Swt Verifier
A simple web token is used instead of a JSON web token for some external requests, and the light-4j server needs to send the token to the OAuth 2.0 provider for token introspection. In this case, the SwtVerifier will be used instead of JwtVerifier.
The SWT introspection configuration is the same as the JWK configuration, and they share the same token key section in the client.yml file. The only difference is that the client_id and client_secret might be required for the introspection but not JWK.

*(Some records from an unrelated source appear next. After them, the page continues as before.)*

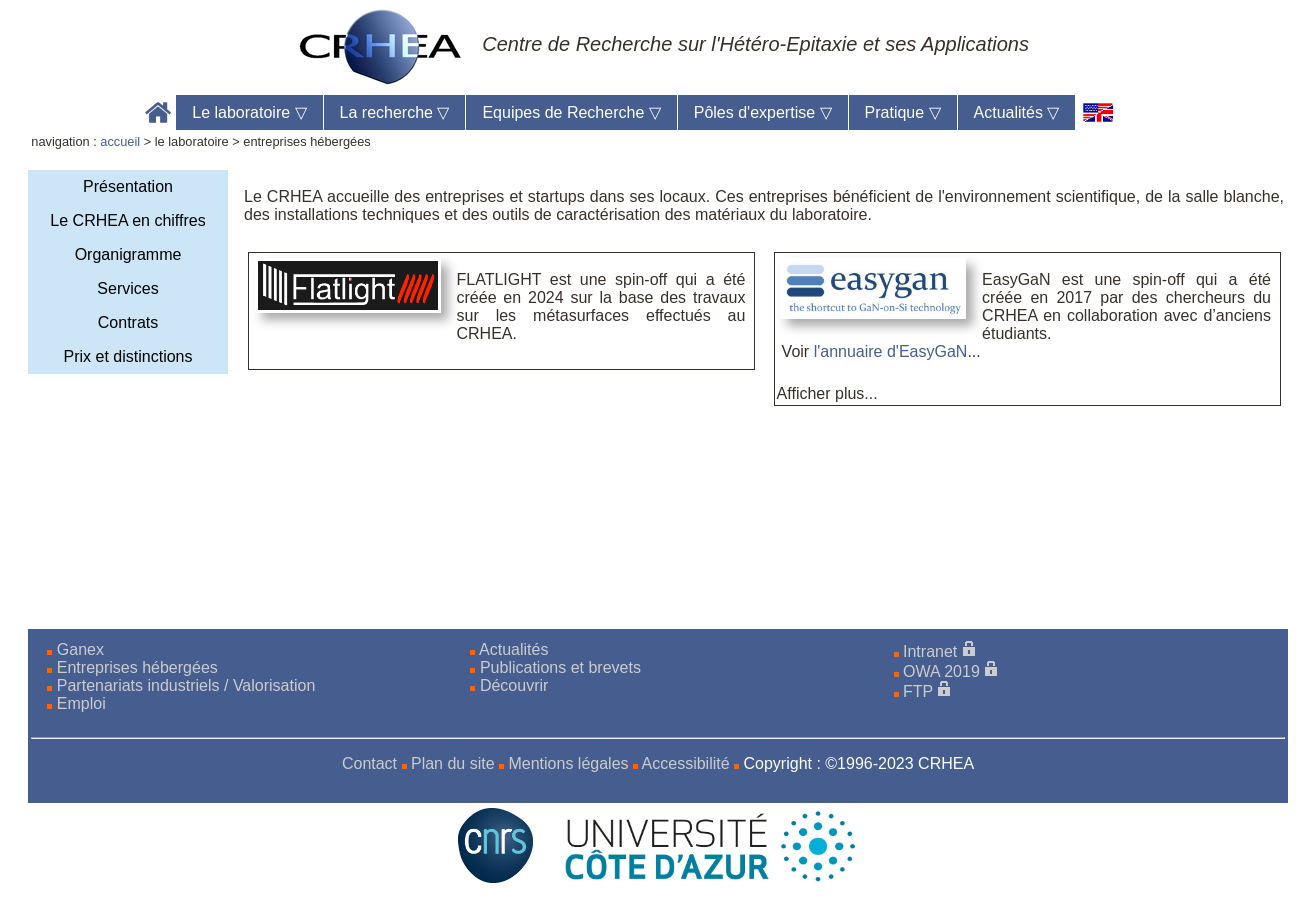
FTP (918, 691)
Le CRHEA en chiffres (127, 220)
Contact (369, 763)
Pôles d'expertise (763, 112)
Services (127, 288)
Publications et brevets (560, 667)
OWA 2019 (941, 671)
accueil (120, 141)
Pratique (903, 112)
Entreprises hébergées (137, 667)
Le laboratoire (249, 112)
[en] (1098, 112)
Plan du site (453, 763)
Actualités (1017, 112)
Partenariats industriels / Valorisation (186, 685)
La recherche (395, 112)
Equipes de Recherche (571, 112)
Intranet (930, 651)
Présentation (128, 186)
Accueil (158, 112)
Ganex (80, 649)
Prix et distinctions (128, 356)
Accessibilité (686, 763)
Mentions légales (568, 763)
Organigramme (128, 254)
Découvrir (514, 685)
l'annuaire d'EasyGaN (891, 351)
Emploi (81, 703)
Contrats (128, 322)
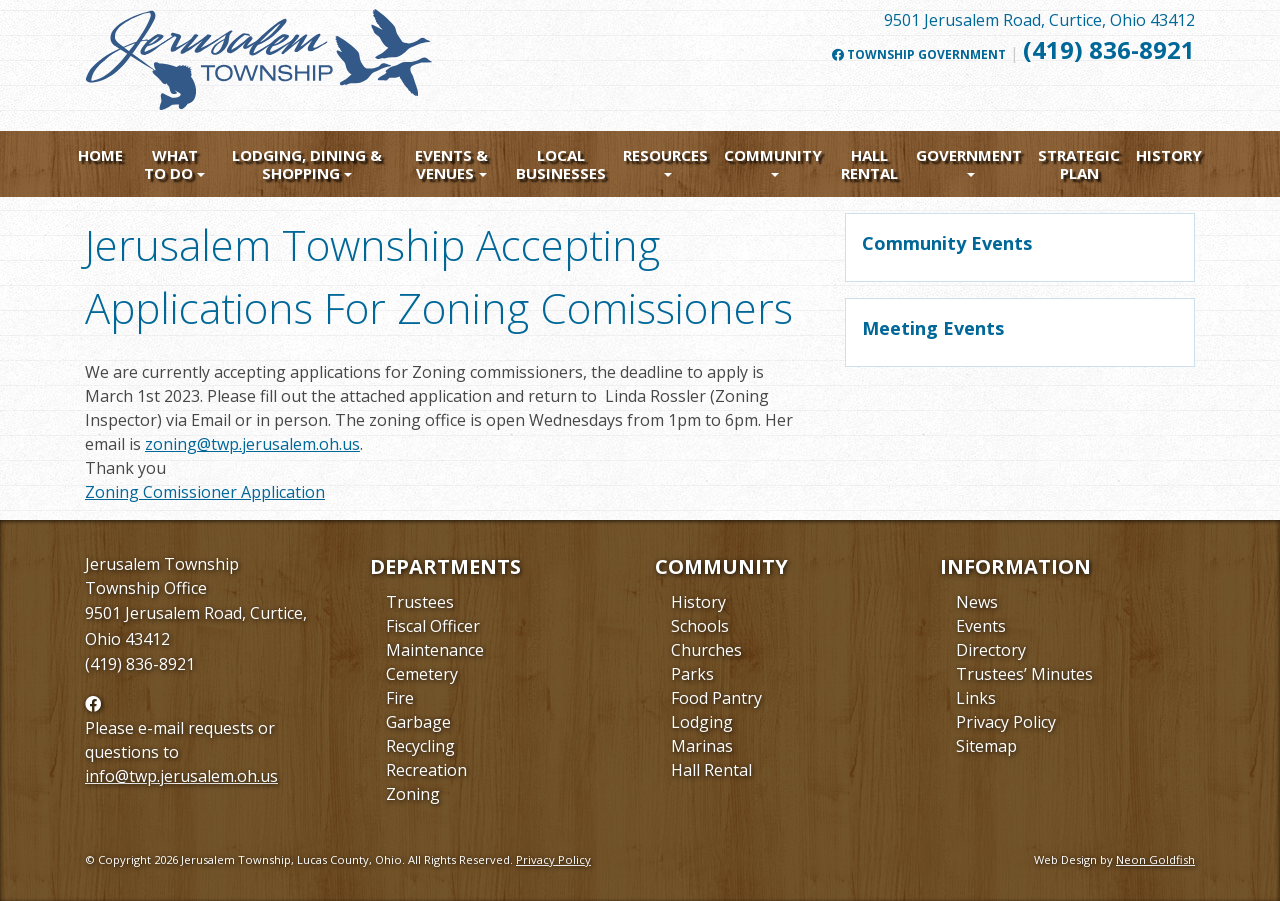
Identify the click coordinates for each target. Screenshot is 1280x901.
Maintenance (435, 650)
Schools (700, 626)
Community (773, 155)
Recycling (420, 746)
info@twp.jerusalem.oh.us (181, 776)
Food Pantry (716, 698)
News (977, 602)
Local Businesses (561, 164)
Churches (706, 650)
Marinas (702, 746)
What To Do (171, 164)
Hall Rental (869, 164)
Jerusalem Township (162, 564)
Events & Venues (451, 164)
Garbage (418, 722)
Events (981, 626)
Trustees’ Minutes (1024, 674)
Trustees (420, 602)
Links (976, 698)
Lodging (702, 722)
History (1169, 155)
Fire (400, 698)
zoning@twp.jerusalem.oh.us (252, 444)
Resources (665, 155)
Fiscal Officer (433, 626)
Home (100, 155)
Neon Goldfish (1155, 859)
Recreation (426, 770)
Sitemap (986, 746)
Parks (692, 674)
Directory (991, 650)
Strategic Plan (1079, 164)
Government (969, 155)
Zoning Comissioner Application (205, 492)
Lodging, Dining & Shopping (307, 164)
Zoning (413, 794)
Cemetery (422, 674)
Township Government (919, 55)
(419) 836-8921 (1109, 49)
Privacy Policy (1006, 722)
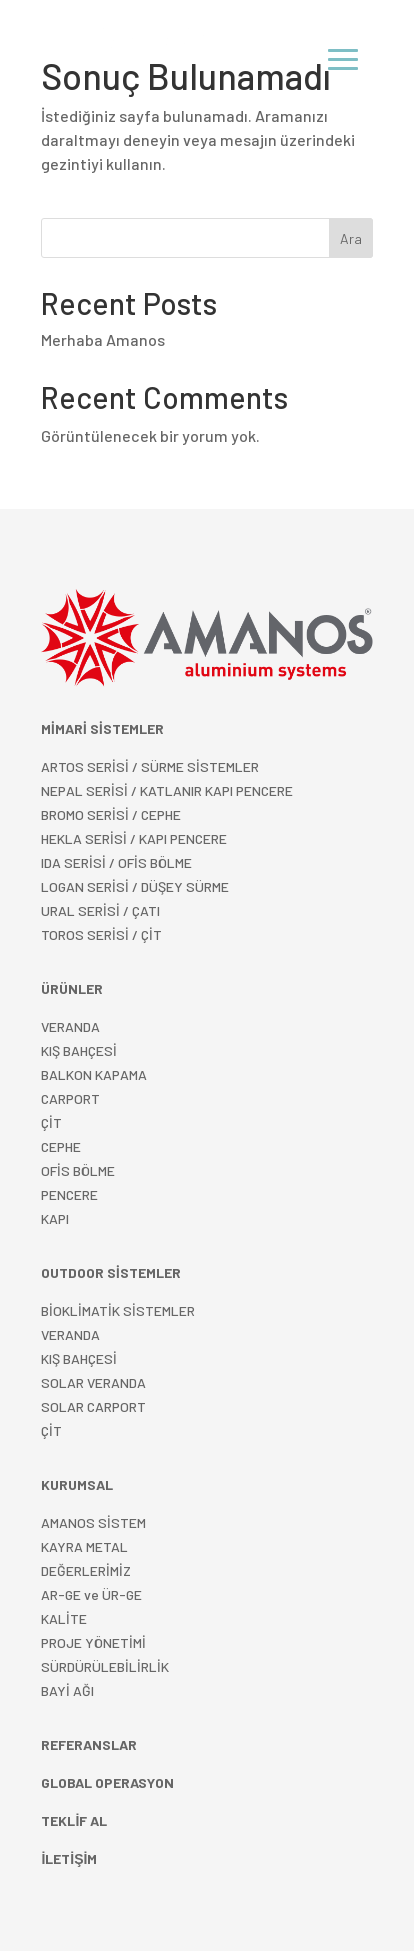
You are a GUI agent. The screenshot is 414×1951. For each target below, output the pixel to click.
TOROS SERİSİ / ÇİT (101, 934)
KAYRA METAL (84, 1546)
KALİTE (64, 1618)
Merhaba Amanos (103, 339)
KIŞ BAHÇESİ (79, 1050)
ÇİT (51, 1122)
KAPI (55, 1218)
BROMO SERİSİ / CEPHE (111, 814)
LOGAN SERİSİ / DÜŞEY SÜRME (135, 886)
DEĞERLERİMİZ (86, 1570)
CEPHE (61, 1146)
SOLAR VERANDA (93, 1382)
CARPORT (70, 1098)
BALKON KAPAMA (94, 1074)
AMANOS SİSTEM (93, 1522)
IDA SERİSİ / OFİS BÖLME (116, 862)
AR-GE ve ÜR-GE (91, 1594)
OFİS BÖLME (78, 1170)
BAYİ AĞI (67, 1690)
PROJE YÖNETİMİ (93, 1642)
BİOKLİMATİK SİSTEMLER (118, 1310)
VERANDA (70, 1026)
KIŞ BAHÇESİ (79, 1358)
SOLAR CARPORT (93, 1406)
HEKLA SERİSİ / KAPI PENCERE (134, 838)
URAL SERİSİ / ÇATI (100, 910)
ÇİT (51, 1430)
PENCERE (69, 1194)
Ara (351, 238)
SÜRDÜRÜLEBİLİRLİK (105, 1666)
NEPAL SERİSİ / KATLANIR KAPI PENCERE (167, 790)
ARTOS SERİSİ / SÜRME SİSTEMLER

The SWT security middleware handler can be enabled as a standalone handler in the handler.yml, or UnifiedSecurityHandler can invoke it.
Standalone
If only one OAuth 2.0 provider is configured on the server, and only SWT is supported, you can add the following section in the values.yml to enable SWT introspection.
# client.yml
client.tokenKeyServerUrl: http://localhost:7080
client.tokenKeyUri: /oauth/introspection
client.tokenKeyClientId: f7d42348-c647-4efb-a52d-4c5787421e72
client.tokenKeyClientSecret: f6h1FTI8Q3-7UScPZDzfXA
client.tokenKeyEnableHttp2: true
By default, the SWT is not enabled in the openapi-security.yml configuration. You need to enable it and possibly disable the JWT verifier. If the client_id and client_secret are not in the above client.yml configuration. For example, an external consumer will pass the client_id and client_secret from the request header. You can define the header names for the client_id and client_secret. If you are using the swt-client and the swt-secret as the header names, you can skip these header definitions as they are the default values.
# openapi-security.yml
openapi-security.enableVerifyJwt: false
openapi-security.enableVerifySwt: true
openapi-security.swtClientIdHeader: swt-client
openapi-security.swtClientSecretHeader: swt-secret
You also need to add the SWT handler to the handlers section and use it in the default chain in the handler.yml file.